══ PROVIDED RECORDS

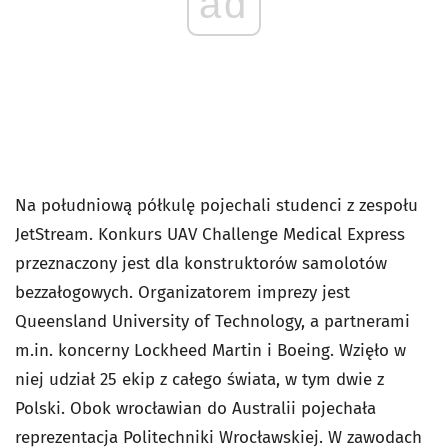
ad
Na południową półkulę pojechali studenci z zespołu
JetStream. Konkurs UAV Challenge Medical Express
przeznaczony jest dla konstruktorów samolotów
bezzałogowych. Organizatorem imprezy jest
Queensland University of Technology, a partnerami
m.in. koncerny Lockheed Martin i Boeing. Wzięło w
niej udział 25 ekip z całego świata, w tym dwie z
Polski. Obok wrocławian do Australii pojechała
reprezentacja Politechniki Wrocławskiej. W zawodach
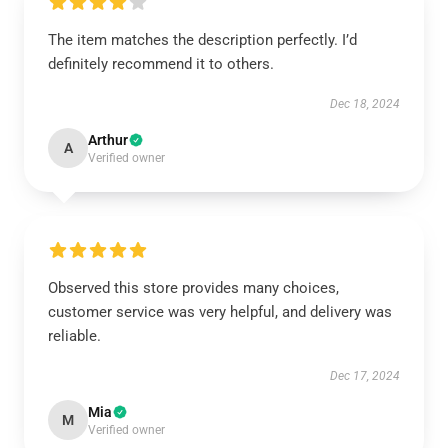
The item matches the description perfectly. I’d
definitely recommend it to others.
Dec 18, 2024
Arthur
A
Verified owner
Observed this store provides many choices,
customer service was very helpful, and delivery was
reliable.
Dec 17, 2024
Mia
M
Verified owner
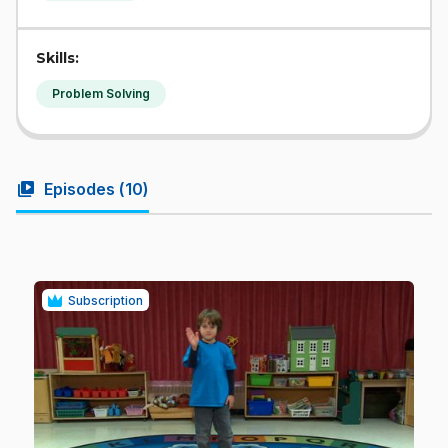
Skills:
Problem Solving
video_library
Episodes (
10
)
Subscription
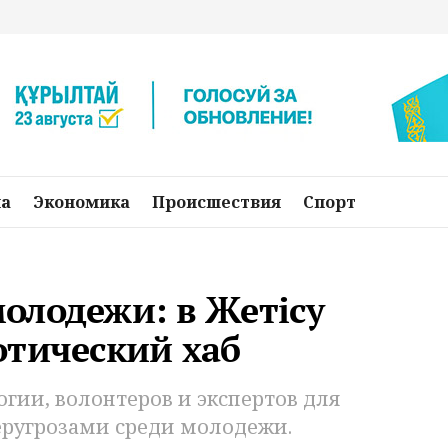
на
Экономика
Происшествия
Спорт
олодежи: в Жетісу
отический хаб
гии, волонтеров и экспертов для
еругрозами среди молодежи.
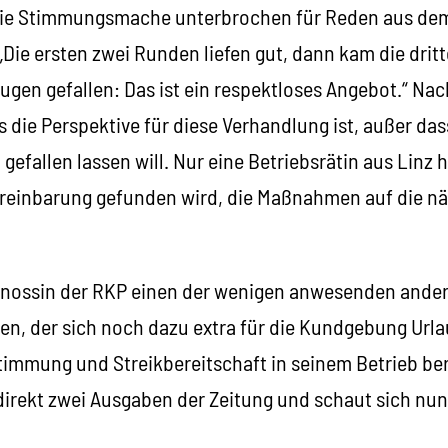
ie Stimmungsmache unterbrochen für Reden aus de
ie ersten zwei Runden liefen gut, dann kam die dritte
gen gefallen: Das ist ein respektloses Angebot.“ N
as die Perspektive für diese Verhandlung ist, außer da
gefallen lassen will. Nur eine Betriebsrätin aus Linz 
Vereinbarung gefunden wird, die Maßnahmen auf die nä
enossin der RKP einen der wenigen anwesenden ande
en, der sich noch dazu extra für die Kundgebung Ur
immung und Streikbereitschaft in seinem Betrieb beri
irekt zwei Ausgaben der Zeitung und schaut sich nu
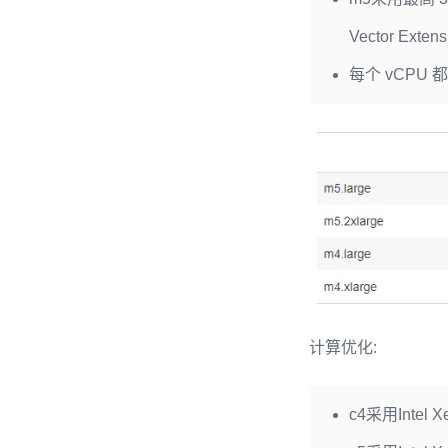
Vector Exten
每个 vCPU 都
计算优化:
c4采用Intel X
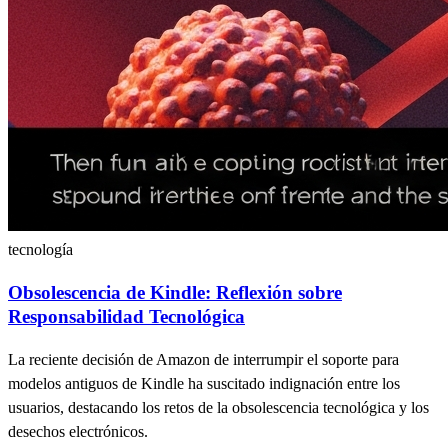
tecnología
Obsolescencia de Kindle: Reflexión sobre
Responsabilidad Tecnológica
La reciente decisión de Amazon de interrumpir el soporte para
modelos antiguos de Kindle ha suscitado indignación entre los
usuarios, destacando los retos de la obsolescencia tecnológica y los
desechos electrónicos.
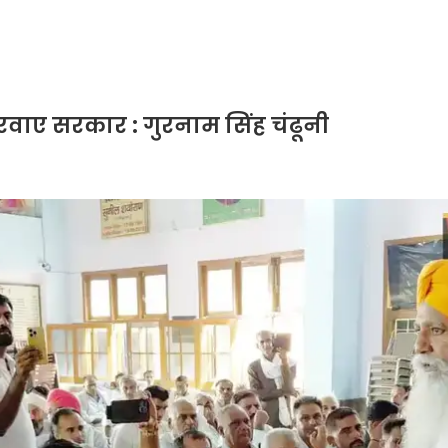
 करवाए सरकार : गुरनाम सिंह चंढूनी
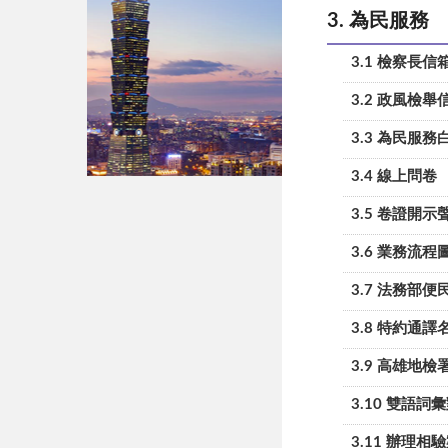
3. 為民服務
3.1 檢察長信
3.2 政風檢舉
3.3 為民服務
3.4 線上問卷
3.5 卷證開示
3.6 業務流程
3.7 法務部
3.8 特約通譯
3.9 高雄地
3.10 雙語詞
3.11 辦理相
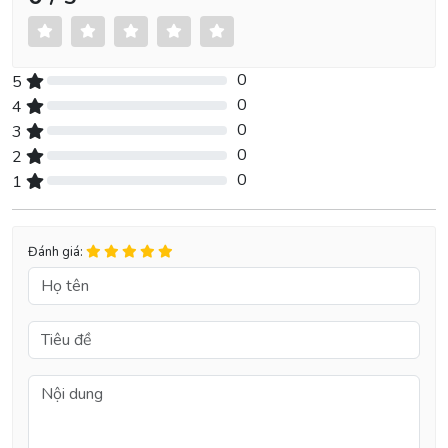
0
5
0% Complete (danger)
0
4
0% Complete (danger)
0
3
0% Complete (danger)
0
2
0% Complete (danger)
0
1
0% Complete (danger)
Đánh giá:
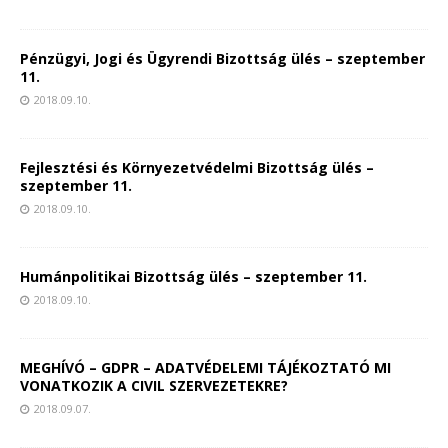
Pénzügyi, Jogi és Ügyrendi Bizottság ülés – szeptember
11.
2018.09.10.
Fejlesztési és Környezetvédelmi Bizottság ülés –
szeptember 11.
2018.09.10.
Humánpolitikai Bizottság ülés – szeptember 11.
2018.09.10.
MEGHÍVÓ – GDPR – ADATVÉDELEMI TÁJÉKOZTATÓ MI
VONATKOZIK A CIVIL SZERVEZETEKRE?
2018.09.07.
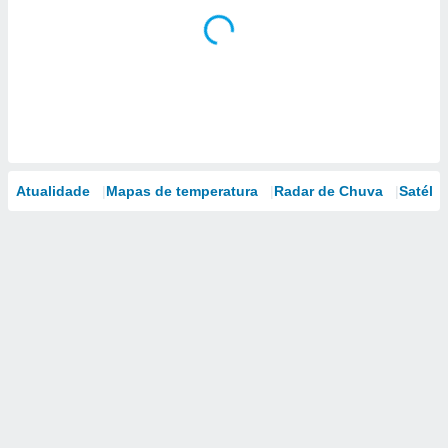
Atualidade
Mapas de temperatura
Radar de Chuva
Satélit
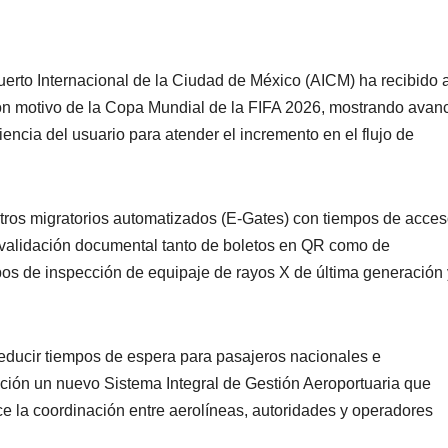
erto Internacional de la Ciudad de México (AICM) ha recibido 
 con motivo de la Copa Mundial de la FIFA 2026, mostrando avan
riencia del usuario para atender el incremento en el flujo de
ltros migratorios automatizados (E-Gates) con tiempos de acce
validación documental tanto de boletos en QR como de
uipos de inspección de equipaje de rayos X de última generación 
reducir tiempos de espera para pasajeros nacionales e
ción un nuevo Sistema Integral de Gestión Aeroportuaria que
ce la coordinación entre aerolíneas, autoridades y operadores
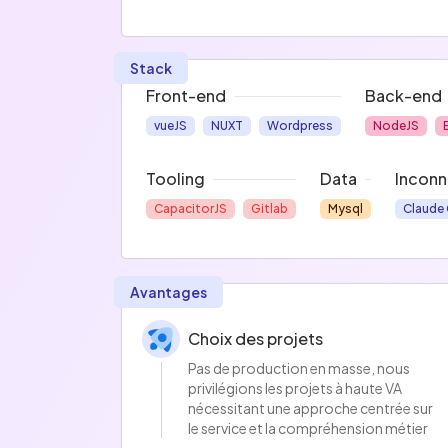
Stack
Front-end
Back-end
vueJS
NUXT
Wordpress
NodeJS
Tooling
Data
Inconn
CapacitorJS
Gitlab
Mysql
Claude
Avantages
Choix des projets
Pas de production en masse, nous
privilégions les projets à haute VA
nécessitant une approche centrée sur
le service et la compréhension métier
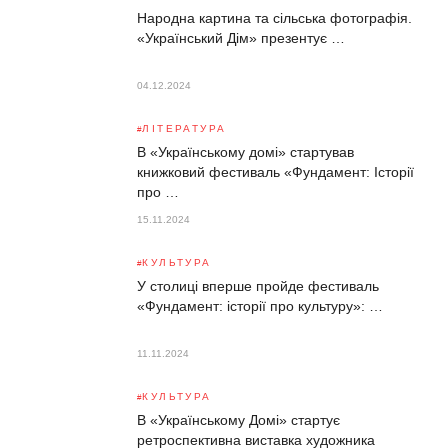
Народна картина та сільська фотографія.
«Український Дім» презентує …
04.12.2024
ЛІТЕРАТУРА
В «Українському домі» стартував
книжковий фестиваль «Фундамент: Історії
про …
15.11.2024
КУЛЬТУРА
У столиці вперше пройде фестиваль
«Фундамент: історії про культуру»: …
11.11.2024
КУЛЬТУРА
В «Українському Домі» стартує
ретроспективна виставка художника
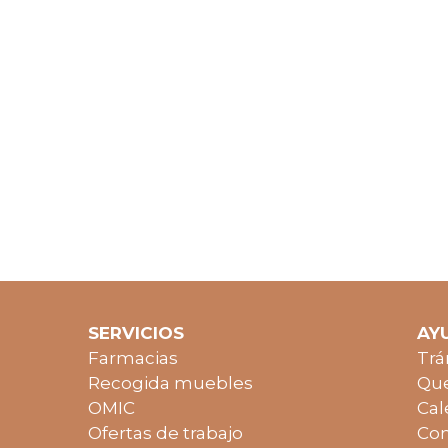
SERVICIOS
AY
Farmacias
Trá
Recogida muebles
Que
OMIC
Cal
Ofertas de trabajo
Con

════

Gather up every line in the data above that contains the word "Фундамент", copying each one.

книжковий фестиваль «Фундамент: Історії
«Фундамент: історії про культуру»: …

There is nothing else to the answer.